転機

玄関で私が泣いている間、理夏はずっと私の背中をさすってくれていた。本当に優しい人だ。暫く経ってやっと気持ちが落ち着いた時、私の脳裏に浮かんだのはあのセクハラ上司のにやついた顔だった。今泣き出したのは、あの上司が原因だったのだと私は悟る。あの時のように辛い今の私に、理夏が寄り添ってくれるのが分かったから泣き出したのだと。私は理夏に思い切って助けを求める事にした。

「理夏、相談があるんだけどいい?」

「うん、何でも聞くよ。それでどうしたの?」

私は理夏に上司からセクハラを受けている事を相談した。

「そんな事があったんだ、辛かったね。」

理夏はそう言って、また私の背中をさすってくれた。理夏の手の温もりが嬉しかった。

すると、理夏は何かを思い付いた様子で目を輝かせながらこう言った。

「あ、それならうちの会社にくれば?」

「それって、どういう事?」

「言葉の通りだよ、うちの会社に来てって言ったの。」

「理夏の会社って何?良く分からないよ」

「ほら、私のお父さんって会社経営してるでしょ、その傘下に新たにデザイン系の会社が加わるの。」

「まさか、その社長が?」

「そう、私ってわけ。今日は元々望をスカウトしようと思って家に来たの。説明が遅くなってごめんね。で、どう来てくれる?聞く所だと上司もろくな奴じゃないみたいだし、待遇は絶対うちの方が良いと思うよ。」

「その話は凄くありがたいけど、上司に許してもらえるかどうか分からないよ。」

「それは大丈夫だと思うよ、良いこと思い付いたから。」

「いいこと?何それ?」

「それは秘密だよ。まあとりあえず明日は退職願持って出勤する事、いい?」

「わ、分かった。」

 私は何が何だか分からなかったが、理夏の言う通り退職願を持って出勤した。私は出社して直ぐ上司のデスクに向かった。

「課長、退職をしたいのですが退職願を受け取って頂けますでしょうか。」

「退職って、何か不満でもあるのぉ?望ちゃん?」

「そ、それは。」

「何か困った事があるんだったらいつでも相談に乗るよぉ?」

課長は私の尻をそっと触りながら、にやついた顔でそう言った。空言だ、戯言だ、ふざけるな。そう言いたい気持ちを堪えて私はセクハラに耐え続ける。やはり退職所の話ではなかった、誰か、助けて。

「その人に何をしている、課長。
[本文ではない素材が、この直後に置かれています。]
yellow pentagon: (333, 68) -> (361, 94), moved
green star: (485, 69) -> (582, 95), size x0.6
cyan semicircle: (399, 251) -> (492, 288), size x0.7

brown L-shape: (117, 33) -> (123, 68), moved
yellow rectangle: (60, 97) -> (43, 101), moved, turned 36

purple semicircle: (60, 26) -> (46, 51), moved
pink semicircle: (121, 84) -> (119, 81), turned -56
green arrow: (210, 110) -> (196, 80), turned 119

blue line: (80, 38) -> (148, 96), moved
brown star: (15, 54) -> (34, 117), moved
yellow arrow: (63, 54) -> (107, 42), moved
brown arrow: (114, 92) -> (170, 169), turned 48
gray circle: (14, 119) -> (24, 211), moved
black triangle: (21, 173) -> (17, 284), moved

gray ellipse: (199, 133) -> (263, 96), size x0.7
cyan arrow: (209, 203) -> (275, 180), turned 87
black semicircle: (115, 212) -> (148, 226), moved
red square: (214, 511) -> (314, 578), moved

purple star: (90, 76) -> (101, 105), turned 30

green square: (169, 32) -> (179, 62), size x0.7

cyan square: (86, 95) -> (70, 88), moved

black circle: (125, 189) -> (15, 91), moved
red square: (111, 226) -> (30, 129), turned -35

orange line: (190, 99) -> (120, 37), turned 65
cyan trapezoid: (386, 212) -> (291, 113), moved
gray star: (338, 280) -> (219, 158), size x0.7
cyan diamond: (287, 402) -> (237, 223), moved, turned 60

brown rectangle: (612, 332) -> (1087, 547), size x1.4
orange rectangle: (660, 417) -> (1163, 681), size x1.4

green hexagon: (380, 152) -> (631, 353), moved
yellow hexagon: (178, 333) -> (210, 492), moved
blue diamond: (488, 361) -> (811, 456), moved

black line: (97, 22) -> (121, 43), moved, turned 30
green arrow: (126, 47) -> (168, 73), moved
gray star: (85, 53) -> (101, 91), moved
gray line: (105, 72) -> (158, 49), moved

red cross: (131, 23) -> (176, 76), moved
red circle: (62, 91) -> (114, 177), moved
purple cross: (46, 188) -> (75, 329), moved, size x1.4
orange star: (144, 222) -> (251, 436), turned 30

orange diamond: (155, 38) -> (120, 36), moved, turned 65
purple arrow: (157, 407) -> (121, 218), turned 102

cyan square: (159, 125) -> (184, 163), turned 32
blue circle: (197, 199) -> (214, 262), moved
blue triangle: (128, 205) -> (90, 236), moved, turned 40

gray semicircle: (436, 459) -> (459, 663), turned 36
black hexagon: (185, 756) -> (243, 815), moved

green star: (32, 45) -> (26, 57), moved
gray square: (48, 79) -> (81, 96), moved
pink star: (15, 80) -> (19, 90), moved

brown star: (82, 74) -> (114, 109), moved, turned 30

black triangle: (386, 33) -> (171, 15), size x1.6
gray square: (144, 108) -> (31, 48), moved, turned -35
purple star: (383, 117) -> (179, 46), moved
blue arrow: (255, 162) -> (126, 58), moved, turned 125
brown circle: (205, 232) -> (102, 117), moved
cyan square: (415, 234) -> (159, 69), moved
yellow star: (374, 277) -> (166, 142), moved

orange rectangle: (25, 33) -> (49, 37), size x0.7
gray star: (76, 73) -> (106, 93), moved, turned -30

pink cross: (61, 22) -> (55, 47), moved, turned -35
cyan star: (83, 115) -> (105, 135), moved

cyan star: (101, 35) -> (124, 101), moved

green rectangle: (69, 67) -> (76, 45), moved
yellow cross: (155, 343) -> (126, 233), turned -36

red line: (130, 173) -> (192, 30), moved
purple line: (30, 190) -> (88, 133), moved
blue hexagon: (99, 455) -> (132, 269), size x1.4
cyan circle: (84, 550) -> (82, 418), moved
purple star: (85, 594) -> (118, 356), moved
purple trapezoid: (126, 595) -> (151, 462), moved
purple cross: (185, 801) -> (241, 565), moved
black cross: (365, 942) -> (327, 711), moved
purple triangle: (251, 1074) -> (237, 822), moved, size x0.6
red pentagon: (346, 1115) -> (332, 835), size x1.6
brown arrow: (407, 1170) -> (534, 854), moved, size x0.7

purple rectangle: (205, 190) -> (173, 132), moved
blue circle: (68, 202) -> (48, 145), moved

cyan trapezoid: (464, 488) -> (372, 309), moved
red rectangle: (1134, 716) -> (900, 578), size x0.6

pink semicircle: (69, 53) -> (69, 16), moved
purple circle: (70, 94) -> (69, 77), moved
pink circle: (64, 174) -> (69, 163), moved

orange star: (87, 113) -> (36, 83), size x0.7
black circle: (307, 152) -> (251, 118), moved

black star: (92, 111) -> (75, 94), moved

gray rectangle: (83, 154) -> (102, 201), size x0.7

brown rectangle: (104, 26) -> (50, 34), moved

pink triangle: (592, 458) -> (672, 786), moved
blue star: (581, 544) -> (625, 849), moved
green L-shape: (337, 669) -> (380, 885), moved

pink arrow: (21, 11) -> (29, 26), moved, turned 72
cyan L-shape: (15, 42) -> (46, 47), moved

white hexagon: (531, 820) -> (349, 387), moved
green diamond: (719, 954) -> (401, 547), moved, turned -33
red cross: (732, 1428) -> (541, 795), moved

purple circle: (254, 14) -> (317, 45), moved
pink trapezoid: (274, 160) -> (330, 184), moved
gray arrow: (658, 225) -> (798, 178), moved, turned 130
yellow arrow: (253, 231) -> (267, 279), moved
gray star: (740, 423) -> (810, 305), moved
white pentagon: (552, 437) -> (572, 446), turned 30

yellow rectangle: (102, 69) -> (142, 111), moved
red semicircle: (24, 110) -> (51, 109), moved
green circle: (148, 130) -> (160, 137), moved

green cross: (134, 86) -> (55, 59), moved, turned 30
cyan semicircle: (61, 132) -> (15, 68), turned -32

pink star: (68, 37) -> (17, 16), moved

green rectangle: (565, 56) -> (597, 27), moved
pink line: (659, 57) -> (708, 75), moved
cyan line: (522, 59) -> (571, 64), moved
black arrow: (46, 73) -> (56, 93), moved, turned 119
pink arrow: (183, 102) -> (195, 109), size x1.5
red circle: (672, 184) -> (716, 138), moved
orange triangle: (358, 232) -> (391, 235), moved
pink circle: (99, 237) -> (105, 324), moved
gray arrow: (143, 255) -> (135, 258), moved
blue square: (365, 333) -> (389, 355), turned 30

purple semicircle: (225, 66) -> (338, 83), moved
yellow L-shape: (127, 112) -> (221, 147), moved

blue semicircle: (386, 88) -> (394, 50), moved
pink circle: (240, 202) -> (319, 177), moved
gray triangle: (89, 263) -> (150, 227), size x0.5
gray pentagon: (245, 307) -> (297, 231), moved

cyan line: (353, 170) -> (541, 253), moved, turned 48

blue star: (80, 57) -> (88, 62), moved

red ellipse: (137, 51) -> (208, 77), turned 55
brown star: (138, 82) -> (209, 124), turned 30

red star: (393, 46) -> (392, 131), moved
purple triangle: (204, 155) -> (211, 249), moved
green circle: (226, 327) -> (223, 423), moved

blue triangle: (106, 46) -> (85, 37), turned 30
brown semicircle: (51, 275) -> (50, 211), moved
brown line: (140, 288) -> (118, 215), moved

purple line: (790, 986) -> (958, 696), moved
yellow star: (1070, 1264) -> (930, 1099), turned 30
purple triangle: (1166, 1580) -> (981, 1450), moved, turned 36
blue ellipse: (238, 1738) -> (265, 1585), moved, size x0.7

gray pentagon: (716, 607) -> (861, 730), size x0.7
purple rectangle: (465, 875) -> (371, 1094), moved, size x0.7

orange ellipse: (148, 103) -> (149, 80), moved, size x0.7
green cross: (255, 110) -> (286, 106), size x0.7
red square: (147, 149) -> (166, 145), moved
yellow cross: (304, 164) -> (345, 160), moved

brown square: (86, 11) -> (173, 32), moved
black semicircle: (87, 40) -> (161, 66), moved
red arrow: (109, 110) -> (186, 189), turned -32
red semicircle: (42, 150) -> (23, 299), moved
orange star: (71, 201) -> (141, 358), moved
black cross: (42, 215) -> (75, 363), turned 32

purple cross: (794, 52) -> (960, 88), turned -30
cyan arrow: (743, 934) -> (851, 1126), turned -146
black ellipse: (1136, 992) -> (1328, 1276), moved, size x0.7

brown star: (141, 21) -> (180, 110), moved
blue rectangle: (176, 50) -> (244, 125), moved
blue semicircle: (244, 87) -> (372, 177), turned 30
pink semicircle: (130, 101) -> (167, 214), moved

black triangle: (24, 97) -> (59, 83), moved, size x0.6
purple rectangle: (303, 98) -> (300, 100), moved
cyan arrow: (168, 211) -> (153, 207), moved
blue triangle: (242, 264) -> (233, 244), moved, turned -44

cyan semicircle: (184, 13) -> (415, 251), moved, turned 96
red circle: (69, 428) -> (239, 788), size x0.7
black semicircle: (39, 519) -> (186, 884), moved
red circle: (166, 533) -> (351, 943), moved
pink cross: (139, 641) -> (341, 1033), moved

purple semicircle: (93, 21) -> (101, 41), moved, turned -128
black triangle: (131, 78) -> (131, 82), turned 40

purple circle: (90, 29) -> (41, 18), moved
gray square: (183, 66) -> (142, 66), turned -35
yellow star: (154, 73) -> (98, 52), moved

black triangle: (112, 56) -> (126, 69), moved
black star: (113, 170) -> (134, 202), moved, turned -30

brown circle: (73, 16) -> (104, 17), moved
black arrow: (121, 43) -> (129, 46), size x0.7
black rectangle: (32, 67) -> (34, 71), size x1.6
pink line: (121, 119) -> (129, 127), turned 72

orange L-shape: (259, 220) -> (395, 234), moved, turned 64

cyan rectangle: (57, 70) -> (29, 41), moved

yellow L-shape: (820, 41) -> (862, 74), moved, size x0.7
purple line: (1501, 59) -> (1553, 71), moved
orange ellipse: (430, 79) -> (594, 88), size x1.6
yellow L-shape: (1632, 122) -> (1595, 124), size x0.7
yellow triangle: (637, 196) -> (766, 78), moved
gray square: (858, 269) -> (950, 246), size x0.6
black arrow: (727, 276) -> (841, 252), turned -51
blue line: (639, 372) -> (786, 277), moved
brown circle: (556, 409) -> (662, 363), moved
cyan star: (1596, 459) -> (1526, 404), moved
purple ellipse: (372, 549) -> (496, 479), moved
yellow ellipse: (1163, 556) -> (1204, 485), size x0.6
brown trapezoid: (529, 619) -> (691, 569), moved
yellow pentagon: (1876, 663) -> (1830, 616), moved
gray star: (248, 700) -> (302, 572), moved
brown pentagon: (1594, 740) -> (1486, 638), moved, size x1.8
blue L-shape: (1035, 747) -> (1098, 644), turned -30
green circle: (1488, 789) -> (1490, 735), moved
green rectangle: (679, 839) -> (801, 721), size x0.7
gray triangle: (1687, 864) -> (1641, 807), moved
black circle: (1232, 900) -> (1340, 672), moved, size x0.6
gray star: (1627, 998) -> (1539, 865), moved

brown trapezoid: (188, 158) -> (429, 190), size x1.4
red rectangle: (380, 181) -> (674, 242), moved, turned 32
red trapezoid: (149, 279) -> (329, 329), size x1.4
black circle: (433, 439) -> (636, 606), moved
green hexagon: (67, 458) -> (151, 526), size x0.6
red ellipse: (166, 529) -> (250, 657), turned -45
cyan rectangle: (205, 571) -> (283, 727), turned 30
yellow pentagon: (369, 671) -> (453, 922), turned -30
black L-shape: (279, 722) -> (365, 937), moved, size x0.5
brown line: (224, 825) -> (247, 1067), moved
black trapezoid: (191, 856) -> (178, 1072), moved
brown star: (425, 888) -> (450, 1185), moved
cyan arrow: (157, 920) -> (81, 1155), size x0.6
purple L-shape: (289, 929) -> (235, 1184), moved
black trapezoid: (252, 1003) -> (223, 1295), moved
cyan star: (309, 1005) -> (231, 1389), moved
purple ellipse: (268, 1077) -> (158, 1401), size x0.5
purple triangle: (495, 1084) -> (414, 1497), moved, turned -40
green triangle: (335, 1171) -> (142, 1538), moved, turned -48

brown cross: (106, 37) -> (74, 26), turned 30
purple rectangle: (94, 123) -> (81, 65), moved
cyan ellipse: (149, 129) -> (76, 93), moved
」

後方から聞き覚えのある低い声が聞こえた。

「社長!?ど、どうしてここに!?」

「質問に質問で返すな、まず私の質問に答えろ。それが礼儀と言うものだろう。それでで、君は何をしているんだ?」

「こ、これは誤解なんです!決してセクシャルハラスメントではなく!」

「誰もセクシャルハラスメントをしているなどとは言っていないだろうが。今の君の言動から察するに、君はセクシャルハラスメントをしている自覚があり、それを隠蔽していると言うことかね?」

「そう言う事ではなく!行動の弁明をしただけでございます故、どうかお気になさらず!」

「そうか、もしセクシャルハラスメントをしているのであれば直ぐに報告してくれたまえよ。」

「は、はい!それはもちろんですとも!それで、退職だったかな?もちろん大丈夫だ。手続きがあるから少し先になるけどいいかい?」

「は、はい。」

課長の態度が急変し、退職の了承が出た。何故こんな所に社長がいたのか分からないが、ともかく助かった。その日、私は久し振りにいい気分で家に帰ることができた。